WASHINGTON, Sept. 18 (Xinhua) -- The number of Americans who are optimistic about finding a quality job has hit a five-year high, but finding a good job is still tough for lower income earners, found a Gallup poll released Wednesday.
Twenty-seven percent of Americans nationwide say now is a good time to find a quality job, up significantly from 21 percent in August. The figure is by one point the highest since January 2008, according to the Sept. 5-8 poll.
More broadly, Americans' perceptions of the U.S. job market have tended to be more positive each month this year than during most months last year, and compared with 2009 through 2011, when the percentage saying it is a good time was consistently below 20 percent, Gallup found.
Upper-income Americans' optimism about the availability of good jobs surged 9 percentage points to 33 percent in September.
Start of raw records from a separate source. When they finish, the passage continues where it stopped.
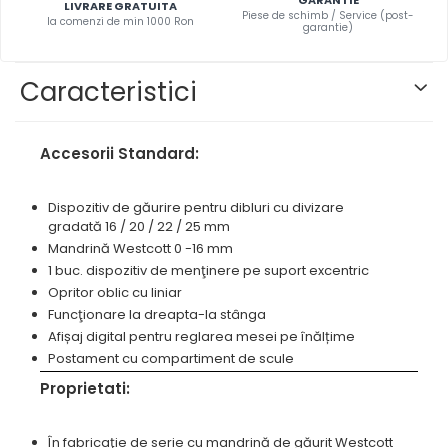
Masini pneumatice de filetat
LIVRARE GRATUITA
prelucrarea metalelor
Piese de schimb / Service (post-
Prese pentru rame
la comenzi de min 1000 Ron
Masini electrice de filetat
garantie)
Instrumente de tăiere diferite
Standuri universale
Exhaustor pentru aschii metal
Lame de ferastrau cu varf din
Masini de gaurit cu talpa
Caracteristici
carbura
magnetica
Lame de ferăstrău cu acoperire
Instalatii de spalare a pieselor
TiN
Accesorii Standard:
Panze de taiere cu banda
verticala
Dispozitiv de găurire pentru dibluri cu divizare
gradată 16 / 20 / 22 / 25 mm
Panze de taiere metal pentru
Mandrină Westcott 0 -16 mm
ferastraie
1 buc. dispozitiv de menţinere pe suport excentric
Roti de lustruit
Opritor oblic cu liniar
Standuri pentru ferăstraie cu
Funcţionare la dreapta-la stânga
bandă
Afișaj digital pentru reglarea mesei pe înălțime
Postament cu compartiment de scule
Standuri pentru mașini de găurit
și frezat
Proprietati:
Standuri pentru mașini de
șlefuit
În fabricaţie de serie cu mandrină de găurit Westcott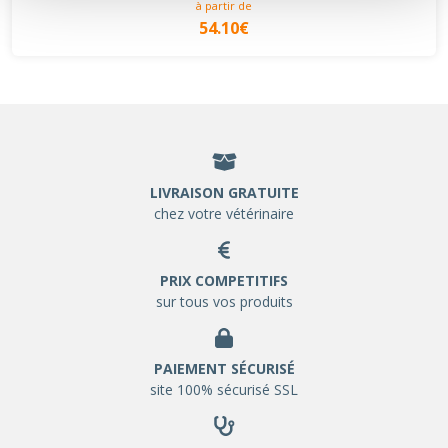
à partir de
54.10€
LIVRAISON GRATUITE
chez votre vétérinaire
PRIX COMPETITIFS
sur tous vos produits
PAIEMENT SÉCURISÉ
site 100% sécurisé SSL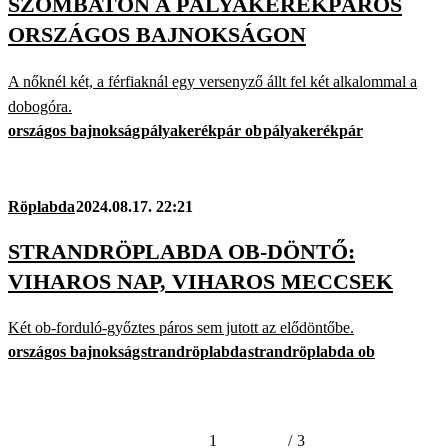
SZOMBATON A PÁLYAKERÉKPÁROS
ORSZÁGOS BAJNOKSÁGON
A nőknél két, a férfiaknál egy versenyző állt fel két alkalommal a
dobogóra.
országos bajnokság
pályakerékpár ob
pályakerékpár
Röplabda
2024.08.17. 22:21
STRANDRÖPLABDA OB-DÖNTŐ:
VIHAROS NAP, VIHAROS MECCSEK
Két ob-forduló-győztes páros sem jutott az elődöntőbe.
országos bajnokság
strandröplabda
strandröplabda ob
1
/
3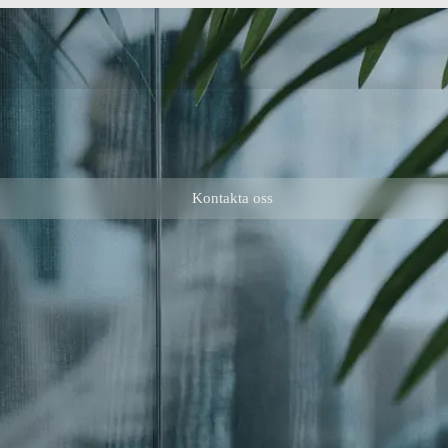
Kontakta oss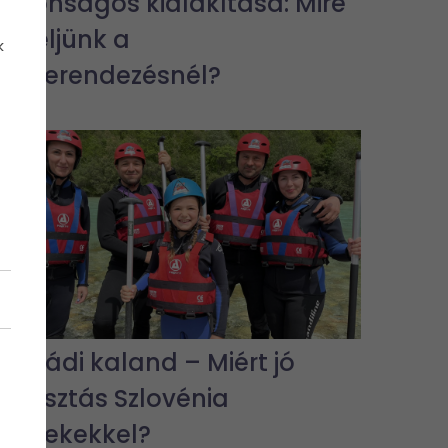
biztonságos kialakítása: Mire
figyeljünk a
k
lakberendezésnél?
Családi kaland – Miért jó
választás Szlovénia
gyerekekkel?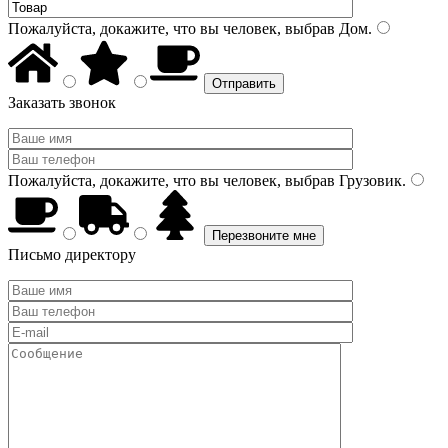
Пожалуйста, докажите, что вы человек, выбрав
Дом
.
Заказать звонок
Пожалуйста, докажите, что вы человек, выбрав
Грузовик
.
Письмо директору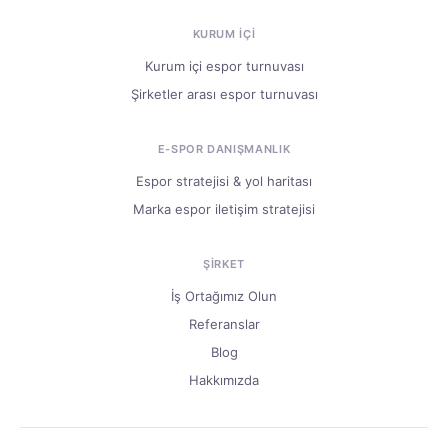
KURUM IÇI
Kurum içi espor turnuvası
Şirketler arası espor turnuvası
E-SPOR DANIŞMANLIK
Espor stratejisi & yol haritası
Marka espor iletişim stratejisi
ŞIRKET
İş Ortağımız Olun
Referanslar
Blog
Hakkımızda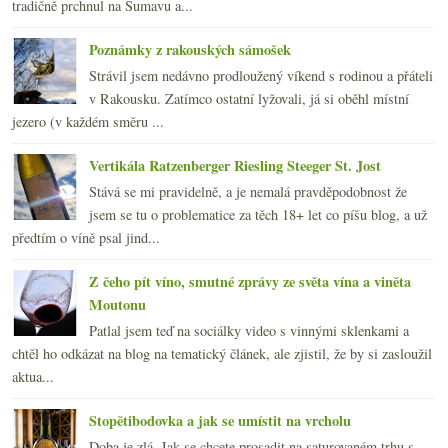
tradičně prchnul na Šumavu a...
Poznámky z rakouských sámošek
Strávil jsem nedávno prodloužený víkend s rodinou a přáteli
v Rakousku. Zatímco ostatní lyžovali, já si oběhl místní
jezero (v každém směru ...
Vertikála Ratzenberger Riesling Steeger St. Jost
Stává se mi pravidelně, a je nemalá pravděpodobnost že
jsem se tu o problematice za těch 18+ let co píšu blog, a už
předtím o víně psal jind...
Z čeho pít víno, smutné zprávy ze světa vína a viněta
Moutonu
Patlal jsem teď na sociálky video s vinnými sklenkami a
chtěl ho odkázat na blog na tematický článek, ale zjistil, že by si zasloužil
aktua...
Stopětibodovka a jak se umístit na vrcholu
Doba je zlá. Jak se chcete prosadit na saturovaném trhu s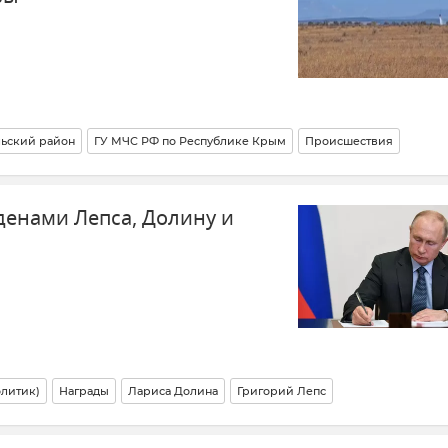
ьский район
ГУ МЧС РФ по Республике Крым
Происшествия
денами Лепса, Долину и
олитик)
Награды
Лариса Долина
Григорий Лепс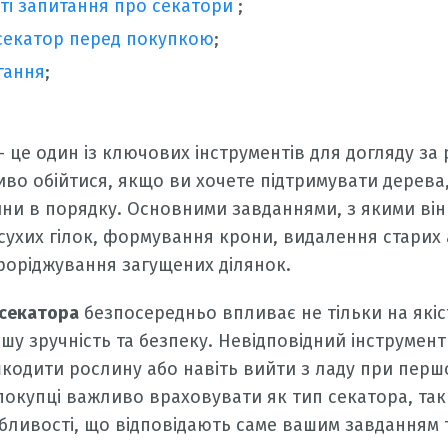
асті запитання про секатори
;
 секатор перед покупкою
;
гання
;
 це один із ключових інструментів для догляду за
во обійтися, якщо ви хочете підтримувати дерева,
ни в порядку. Основними завданнями, з якими він
 сухих гілок, формування крони, видалення стари
проріджування загущених ділянок.
 секатора
безпосередньо впливає не тільки на якіст
вашу зручність та безпеку. Невідповідний інструме
кодити рослину або навіть вийти з ладу при пер
покупці важливо враховувати як тип секатора, так 
бливості, що відповідають саме вашим завданням та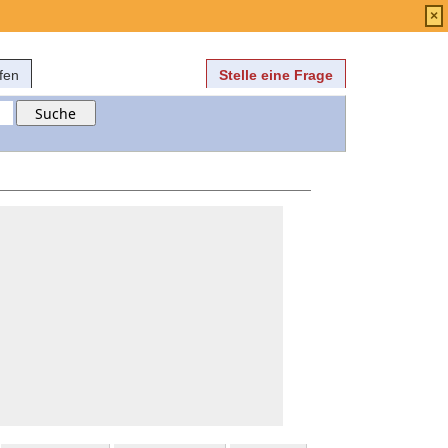
Anmelden
über
FAQ
×
fen
Stelle eine Frage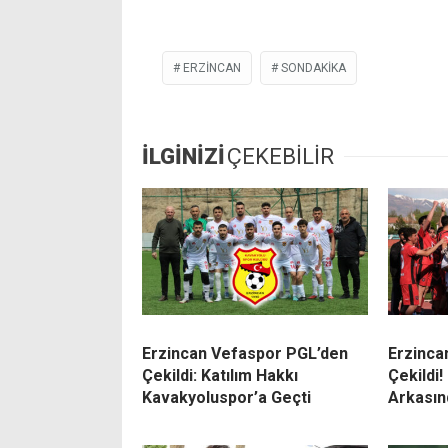
ERZİNCAN
SONDAKIKA
İLGİNİZİ
ÇEKEBİLİR
Erzincan Vefaspor PGL’den
Erzinca
Çekildi: Katılım Hakkı
Çekildi!
Kavakyoluspor’a Geçti
Arkasın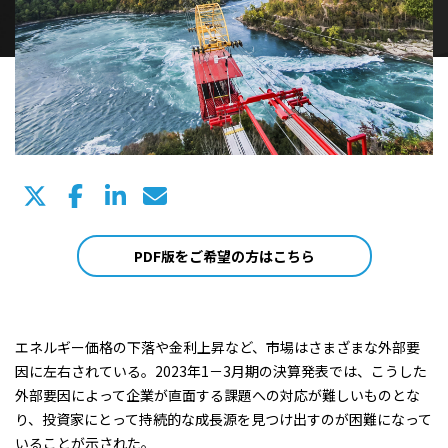
PDF版をご希望の方はこちら
エネルギー価格の下落や金利上昇など、市場はさまざまな外部要
因に左右されている。2023年1－3月期の決算発表では、こうした
外部要因によって企業が直面する課題への対応が難しいものとな
り、投資家にとって持続的な成長源を見つけ出すのが困難になって
いることが示された。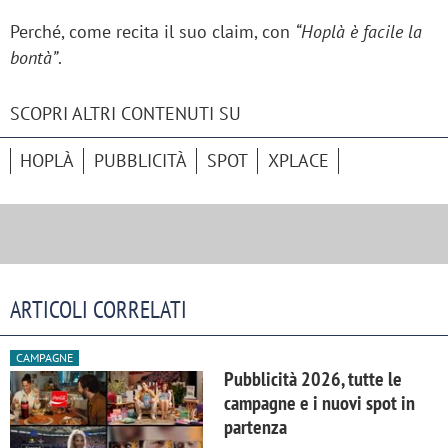
Perché, come recita il suo claim, con
“Hoplà è facile la
bontà”
.
SCOPRI ALTRI CONTENUTI SU
HOPLÀ
PUBBLICITÀ
SPOT
XPLACE
ARTICOLI CORRELATI
CAMPAGNE
Pubblicità 2026, tutte le
campagne e i nuovi spot in
partenza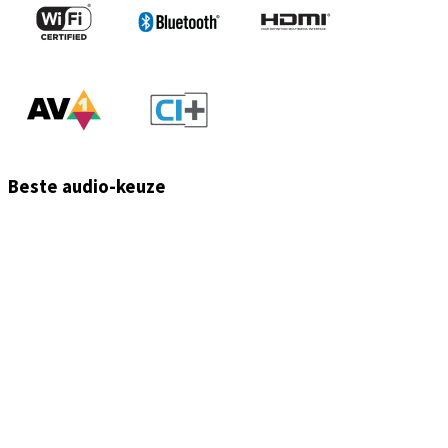
Beste audio-keuze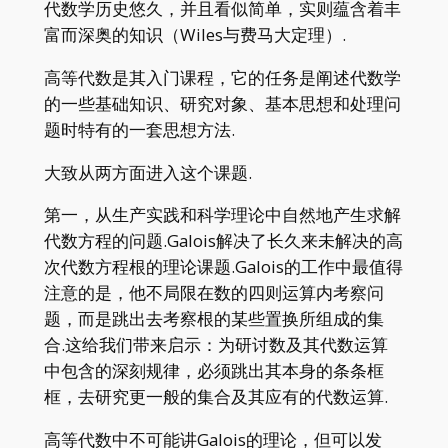
代数学历史悠久，并且看似简单，实则蕴含着丰
富而深奥的知识（Wiles与费马大定理）.
高等代数是其入门课程，它的任务是阐述代数学
的一些基础知识、研究对象、基本思想和处理问
题时特有的一套思想方法.
大致从两方面进入这个课题.
第一，从生产实践和科学理论中自然地产生求解
代数方程的问题.Galois解决了长久来未解决的高
次代数方程根的理论课题.Galois的工作中最值得
注意的是，他不局限在数的四则运算内考察问
题，而是跳出去考察根的某些置换所组成的集
合.这给我们带来启示：为研讨数及其代数运算
中包含的深刻规律，必须跳出其本身的条条框
框，去研究更一般的集合及其应有的代数运算.
高等代数中不可能讲Galois的理论，但可以发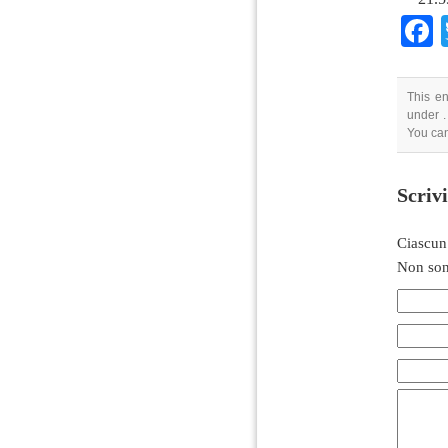
This en
under .
You can
Scriv
Ciascun
Non son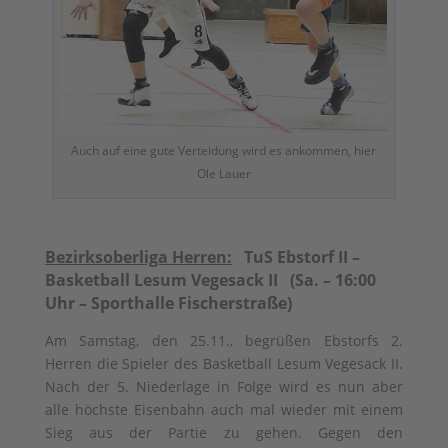
Auch auf eine gute Verteidung wird es ankommen, hier
Ole Lauer
Bezirksoberliga Herren:
TuS Ebstorf II –
Basketball Lesum Vegesack II (Sa. – 16:00
Uhr – Sporthalle Fischerstraße)
Am Samstag, den 25.11., begrüßen Ebstorfs 2.
Herren die Spieler des Basketball Lesum Vegesack II.
Nach der 5. Niederlage in Folge wird es nun aber
alle höchste Eisenbahn auch mal wieder mit einem
Sieg aus der Partie zu gehen. Gegen den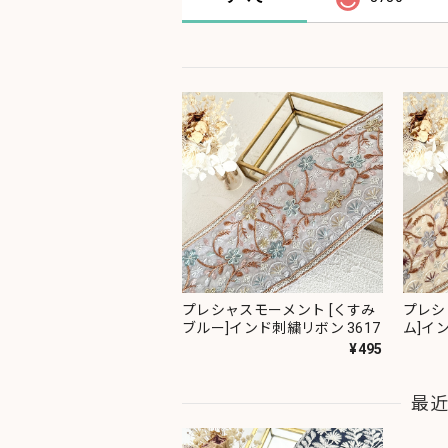
プレシャスモーメント [くすみ
プレシ
ブルー]インド刺繍リボン 3617
ム]イン
¥495
最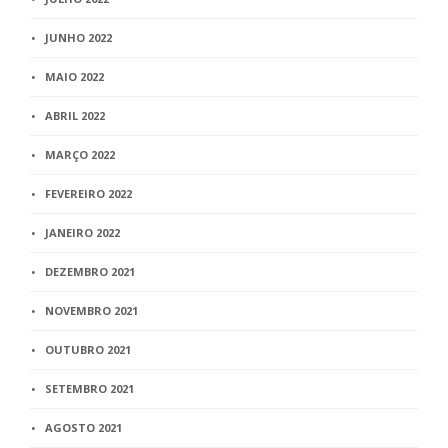
JUNHO 2022
MAIO 2022
ABRIL 2022
MARÇO 2022
FEVEREIRO 2022
JANEIRO 2022
DEZEMBRO 2021
NOVEMBRO 2021
OUTUBRO 2021
SETEMBRO 2021
AGOSTO 2021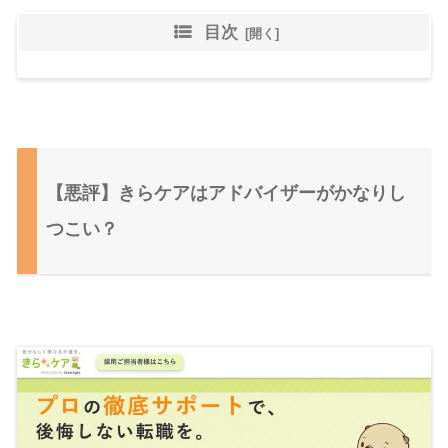
目次
【悪評】きらケアはアドバイザーがかなりし
つこい？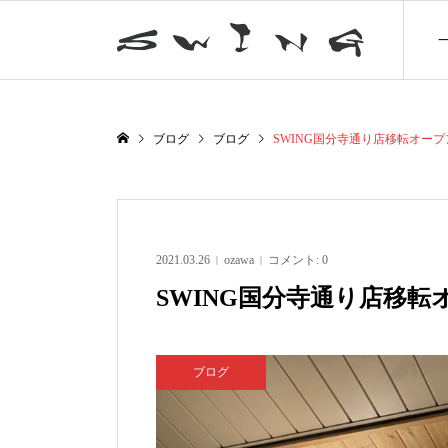
ブログ
ブログ
SWING国分寺通り店移転オー
2021.03.26
ozawa
コメント:
0
SWING国分寺通り店移
ブログ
Middle- income Americans' optimism is also at one of the highest levels of the year.
At the same time, lower-income Americans' optimism has faded, with 19 percent saying now is a good time to find a quality job -- unchanged from August but down from 26 percent in July, and 30 percent in June, Gallup found.
As a result, there is now a relatively wide gap separating lower-income Americans' views about jobs from the views of those in higher-income brackets, markedly different from earlier this year when the three groups' views were closer, Gallup found.
Young adults aged 18 to 29 and Democrats, as well as Hispanics and blacks -- both of which are predominantly Democratic groups -- are the most optimistic about finding quality work.
Democrats' relative optimism fits within a larger pattern whereby members of the president's party are the most upbeat about the U.S. economy. Even so, majorities of all political, racial, and ethnic groups are more negative than positive on this question, Gallup found.
While still negative overall, Americans' perceptions of the nation's job market have generally been better this year than at any time since early 2008. While that is potentially good news, it is driven exclusively by improved perceptions among middle- and upper-income Americans, Gallup found.
Lower-income Americans' views on the issue have been at a yearly low since August, no doubt reflecting their challenges and frustrations at the bottom of the skills ladder, Gallup found.